Pesquisadores e ativistas apontam que tais mecanismos têm um problema estrutural: são alimentados por bases de dados que reproduzem desigualdades raciais, fazendo com que mais pessoas negras sejam identificadas como suspeitas, descortinando uma discussão em torno do “racismo algorítmico”.

Um breve retorno à história da criminologia no Brasil nos revela que não é nova a constituição de um perfil que seria considerado criminoso apenas por existir; um arquétipo suspeito. E, com um olhar cuidadoso aos atores mobilizados pelas políticas contemporâneas de segurança pública, podemos notar que Lombroso, Garófalo e Ferri [pensadores da Escola Positiva Italiana] não morreram; pelo contrário: se fazem presentes nos bancos de dados que alimentam os sistemas de reconhecimento facial, se fazem presentes nos operadores das políticas públicas de segurança e se fazem presente na estrutura de Estado. Em 2019, mais de 90% dos presos por reconhecimento facial no Brasil eram pessoas negras. O combo racismo + proibicionsimo segue tornando a liberdade um horizonte distante da vida de jovens negros e pobres no nosso país.

No Dicionário de Favelas Marielle Franco, podemos entender alguns dos efeitos do encarceramento na vida da população pobre, negra e moradora de favelas e periferias. Um dos exemplos é o verbete “Lutar não é Crime”, onde fica explicitado como a estrutura de estado, por meio de sistema de justiça e sistema prisional, age nas favelas e periferias em um horizonte de violação de direitos e inviabilização da existência digna de determinadas populações, notadamente negros e negras. Nem sempre tais ações foram arquitetadas a partir das tecnologias de reconhecimento facial, mas, sem dúvidas, os receios tornam-se ainda maiores com o desenvolvimento tecnológico do aparato de repressão.

Cabe-nos ampliar a discussão, deslocando os olhares que pensam que, a priori, a tecnologia de reconhecimento facial é boa ou ruim, convocando todos e todas a discutirem do que é constituída tal tecnologia, descortinando jogos de interesse, entendendo quem as controla e quais objetivos diferentes tecnologias podem assumir numa sociedade estruturada pelo racismo. Muitas discussões tentam abrir caminhos para o tema, seja pensando uma moratória no reconhecimento facial, seja pelas acusações de tecnoautoritarismo. Talvez, para o começo de uma conversa franca sobre o assunto, a gente tenha que assumir duas bandeiras como comuns: não podemos aceitar reedições da ideia de “perigosos natos” nem podemos aceitar movimentações no campo da segurança pública que aprofundem desigualdades e injustiças sociais. (Seleção e Introdução realizadas pelo Dicionário de Favelas Marielle Franco)

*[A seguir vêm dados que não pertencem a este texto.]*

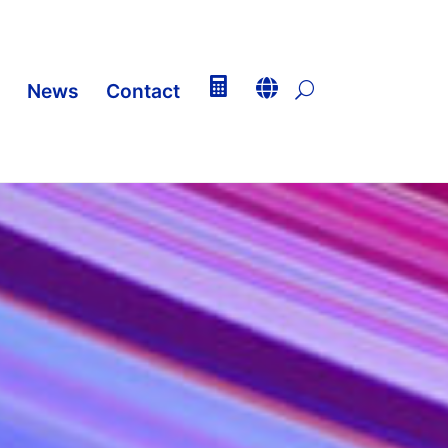


News
Contact
U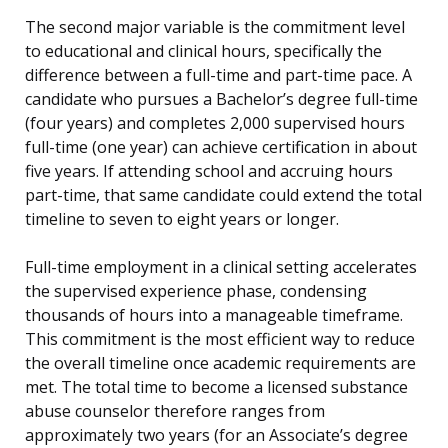
The second major variable is the commitment level
to educational and clinical hours, specifically the
difference between a full-time and part-time pace. A
candidate who pursues a Bachelor’s degree full-time
(four years) and completes 2,000 supervised hours
full-time (one year) can achieve certification in about
five years. If attending school and accruing hours
part-time, that same candidate could extend the total
timeline to seven to eight years or longer.
Full-time employment in a clinical setting accelerates
the supervised experience phase, condensing
thousands of hours into a manageable timeframe.
This commitment is the most efficient way to reduce
the overall timeline once academic requirements are
met. The total time to become a licensed substance
abuse counselor therefore ranges from
approximately two years (for an Associate’s degree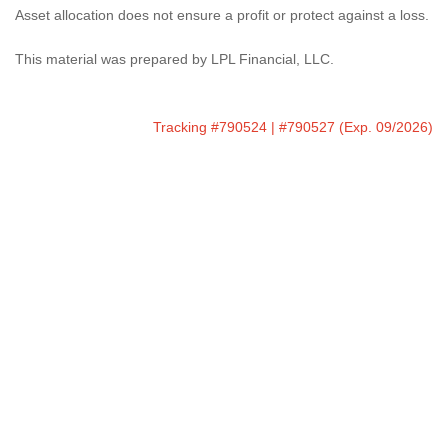
Asset allocation does not ensure a profit or protect against a loss.
This material was prepared by LPL Financial, LLC.
Tracking #790524 | #790527 (Exp. 09/2026)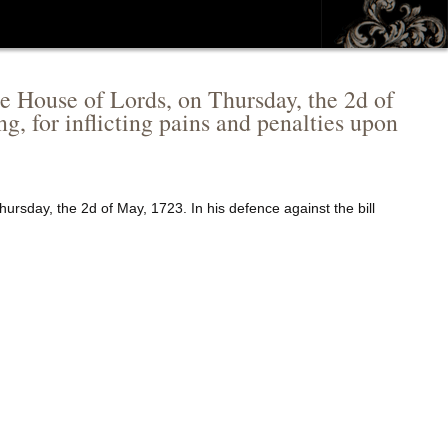
e House of Lords, on Thursday, the 2d of
g, for inflicting pains and penalties upon
ursday, the 2d of May, 1723. In his defence against the bill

Leia na íntegra o texto “Encarcerados por reconhecimento fotográfico e a seleção penal que condena inocentes”, de Dani Monteiro, disponível no Dicionário de Favelas Marielle Franco:

Jefferson, Gabriel, Ângelo, Raoni. Quatro homens, quatro histórias de prisões arbitrárias com base apenas em reconhecimento fotográfico. Há mais. A Comissão de Defesa dos Direitos Humanos e Cidadania da Alerj tem recebido e acompanhado pelo menos sete casos de encarceramento que se confirmaram injustos. Além das vítimas, sofrem as famílias, padece o Estado, que, ao não resguardar o devido direito à presunção de inocência, permite que parte dos seus cidadãos agonize sem sequer saber como suas fotografias passaram a integrar o álbum de suspeitos da Polícia Civil.

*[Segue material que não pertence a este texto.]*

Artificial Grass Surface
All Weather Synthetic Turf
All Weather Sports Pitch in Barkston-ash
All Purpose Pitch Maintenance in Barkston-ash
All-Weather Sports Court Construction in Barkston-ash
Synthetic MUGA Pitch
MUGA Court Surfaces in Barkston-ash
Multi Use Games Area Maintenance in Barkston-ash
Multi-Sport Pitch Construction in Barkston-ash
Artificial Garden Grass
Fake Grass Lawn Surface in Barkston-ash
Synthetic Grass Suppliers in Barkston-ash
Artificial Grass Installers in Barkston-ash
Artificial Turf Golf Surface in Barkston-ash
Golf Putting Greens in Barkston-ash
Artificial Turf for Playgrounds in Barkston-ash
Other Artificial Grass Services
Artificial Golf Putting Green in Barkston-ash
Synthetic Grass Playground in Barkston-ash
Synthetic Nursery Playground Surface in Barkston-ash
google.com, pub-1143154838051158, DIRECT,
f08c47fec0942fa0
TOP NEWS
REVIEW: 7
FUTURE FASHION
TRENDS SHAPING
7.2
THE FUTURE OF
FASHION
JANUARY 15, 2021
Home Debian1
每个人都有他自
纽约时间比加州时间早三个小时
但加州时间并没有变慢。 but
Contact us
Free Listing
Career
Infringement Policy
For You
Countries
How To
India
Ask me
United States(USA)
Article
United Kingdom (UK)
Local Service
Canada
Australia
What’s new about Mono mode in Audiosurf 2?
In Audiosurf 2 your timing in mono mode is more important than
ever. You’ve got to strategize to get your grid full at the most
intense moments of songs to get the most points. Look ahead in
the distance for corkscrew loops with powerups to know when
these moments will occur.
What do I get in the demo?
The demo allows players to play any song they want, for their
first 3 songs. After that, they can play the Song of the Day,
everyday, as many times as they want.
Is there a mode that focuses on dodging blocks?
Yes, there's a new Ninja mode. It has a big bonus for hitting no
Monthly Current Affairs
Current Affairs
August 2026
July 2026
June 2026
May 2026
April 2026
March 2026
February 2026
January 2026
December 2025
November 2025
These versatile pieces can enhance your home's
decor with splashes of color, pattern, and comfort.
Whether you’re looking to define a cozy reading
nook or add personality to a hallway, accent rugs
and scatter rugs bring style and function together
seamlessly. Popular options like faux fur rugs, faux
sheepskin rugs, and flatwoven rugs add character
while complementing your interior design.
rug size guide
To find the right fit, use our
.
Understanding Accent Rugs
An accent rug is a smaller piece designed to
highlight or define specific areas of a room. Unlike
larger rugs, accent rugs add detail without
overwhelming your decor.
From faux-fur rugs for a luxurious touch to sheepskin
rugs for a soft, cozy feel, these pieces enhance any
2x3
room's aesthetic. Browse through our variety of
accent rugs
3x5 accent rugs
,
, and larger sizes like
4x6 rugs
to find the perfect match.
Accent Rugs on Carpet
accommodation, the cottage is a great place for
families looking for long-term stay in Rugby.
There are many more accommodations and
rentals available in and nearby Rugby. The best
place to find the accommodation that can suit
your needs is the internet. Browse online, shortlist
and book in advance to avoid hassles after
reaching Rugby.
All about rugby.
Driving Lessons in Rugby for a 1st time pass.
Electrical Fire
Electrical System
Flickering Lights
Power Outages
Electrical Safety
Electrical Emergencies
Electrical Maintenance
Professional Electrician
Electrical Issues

Segundo dados levantados recentemente pelo Colégio Nacional de Defensores Públicos Gerais (Condege), o Rio é o epicentro da injustiça causada pelo reconhecimento por foto. Mais que isso, o estudo demonstra veementemente que classe social até pode variar, mas a raça, nunca. Em 80% dos casos, são presos por reconhecimento fotográfico homens negros e sem passagem pelo sistema prisional. Metade desse contingente nunca tinha tido passagem pela polícia, ainda assim, suas fotografias estavam entre os suspeitos. Nesses casos, o tempo médio de prisão, tendo o reconhecimento fotográfico utilizado como único elemento de prova, foi de 277 dias. Mais de nove meses, imagine se fosse com você.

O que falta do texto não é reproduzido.